Uma equipe da Universidade Curtin, na Austrália, afirma ter datado com a maior precisão a mais antiga cratera de impacto da Terra. Localizada em Pilbara, a Cratera do Polo Norte seria de cerca de 3,02 bilhões de anos.
A conclusão veio do estudo de minerais preservados nas rochas afetadas pelo impacto. Dois métodos independentes de datação apontaram para o mesmo resultado, reforçando a interpretação de um único evento catastrófico.
A pesquisa foi publicada na revista Geology nesta terça-feira. Os cientistas destacam que o novo relógio mineral substitui uma estimativa anterior, de 3,47 bilhões de anos, apresentada pela própria equipe.
Dois minerais, duas técnicas de datação
Zircão e apatita foram os minerais centrais da análise.

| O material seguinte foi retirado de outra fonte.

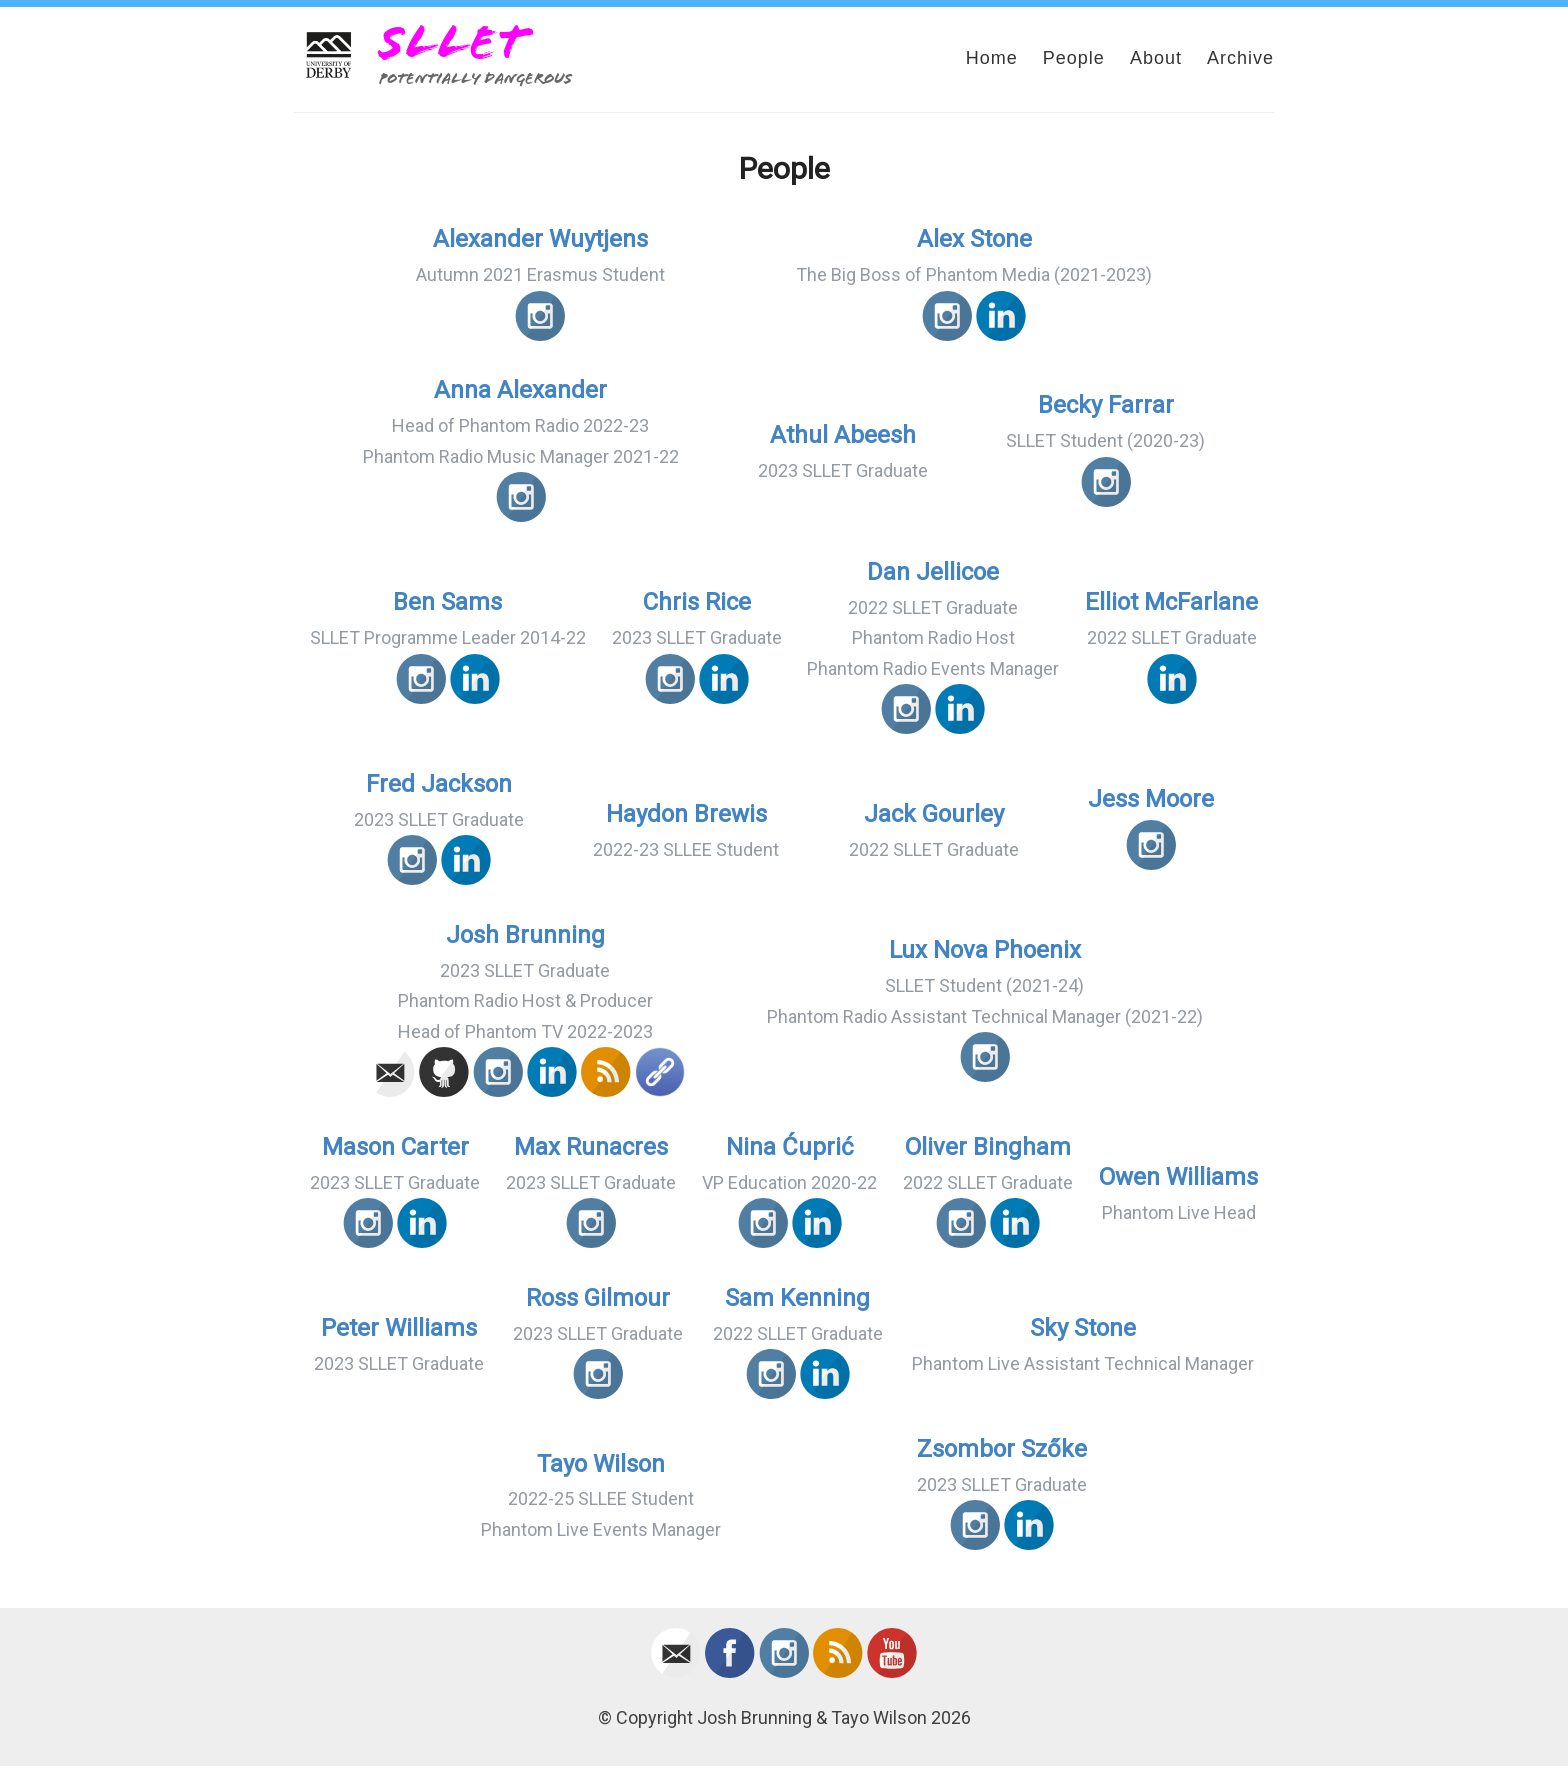 The height and width of the screenshot is (1766, 1568). Describe the element at coordinates (1156, 58) in the screenshot. I see `About` at that location.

O zircão mostrou cristais ramificados que indicam alterações durante o choque, com recristalização provocada pelo calor extremo.
Os pesquisadores usaram técnicas de geocronologia que monitoram a transformação de urânio em chumbo ao longo de bilhões de anos. Os métodos são considerados confiáveis para rochas muito antigas.

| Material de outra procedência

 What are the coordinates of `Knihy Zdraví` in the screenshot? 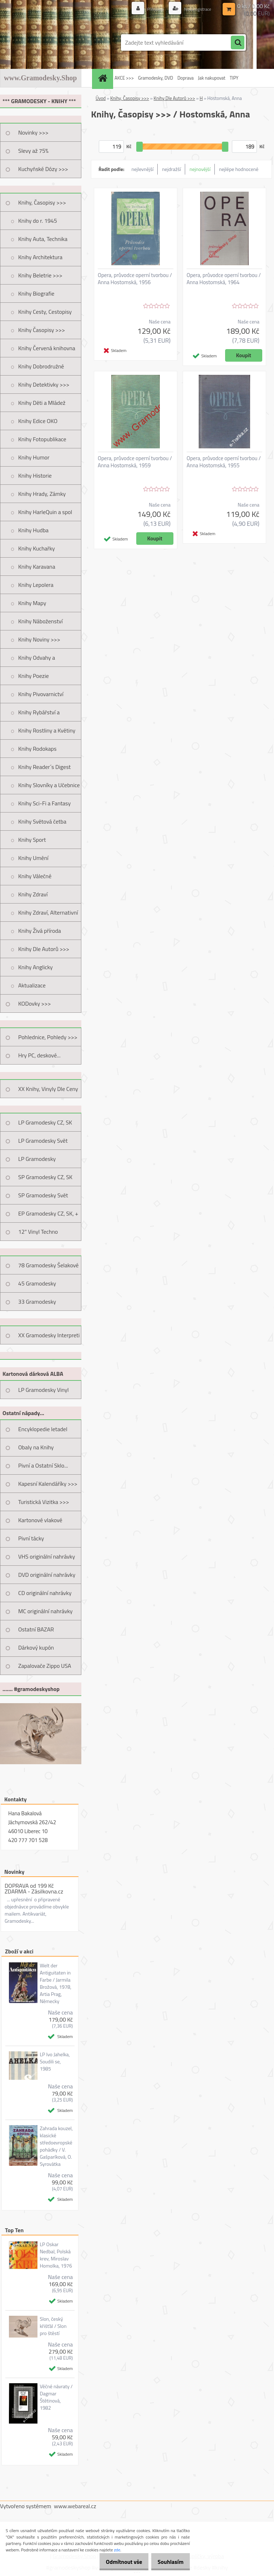 It's located at (32, 894).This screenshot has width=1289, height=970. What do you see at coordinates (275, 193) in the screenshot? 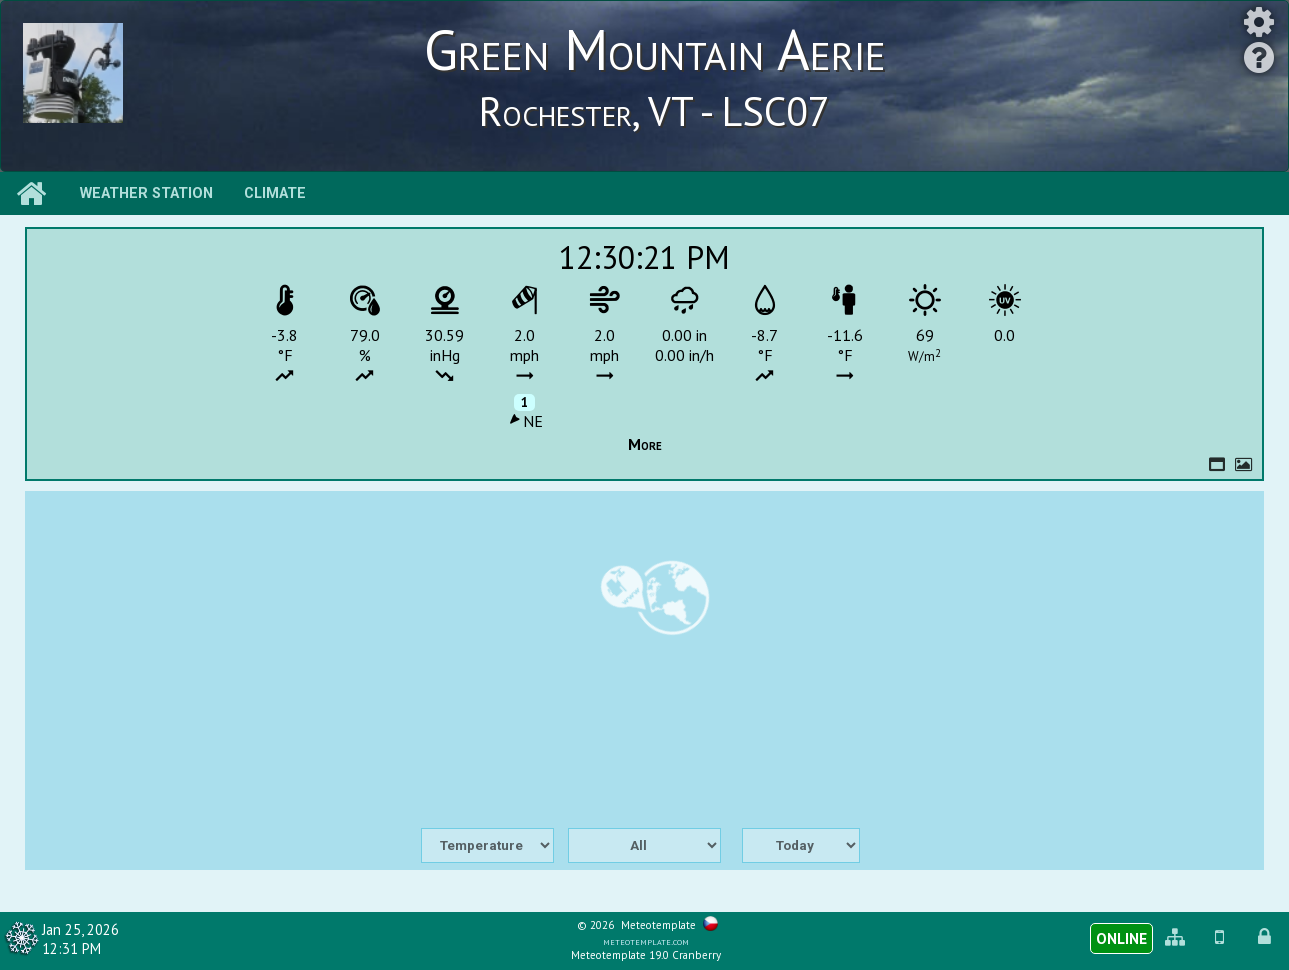
I see `Climate` at bounding box center [275, 193].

Já a apatita, formada por fluidos quentes nas fraturas geradas pelo impacto, forneceu dados complementares que convergiram para a faixa de 3,02 bilhões de anos.
Significado científico e histórico
A cratera preserva traços como cones de estilhaçamento, sinais de alta energia de impactos. Esses vestígios são raros em rochas antigas e ajudam a confirmar a datação direta do evento.
A descoberta oferece uma janela rara para o início da Terra, no Éon Arqueano, quando continentes estavam em formação e a atmosfera era diferente. Impactos de grande porte eram mais frequentes naquele período.
Debate e perspectivas
Apesar da convergência entre os dois minerais, críticos defendem que a cratera pode ser mais jovem que 3 bilhões de anos. A equipe, no entanto, sustenta a confiabilidade das datas obtidas com a relação direta com as rochas afetadas.
Segundo Chris Kirkland, líder da pesquisa, a consistência entre zircão e apatita indica um único evento de impacto. A concordância fortalece a leitura de um registro geológico remoto.
Conclusões preliminares e impacto
Mais do que fixar uma idade, o estudo ajuda a entender a violência dos processos que moldaram a Terra primitiva. A nova datação permite comparar o registro de impactos com a evolução da crosta e da água.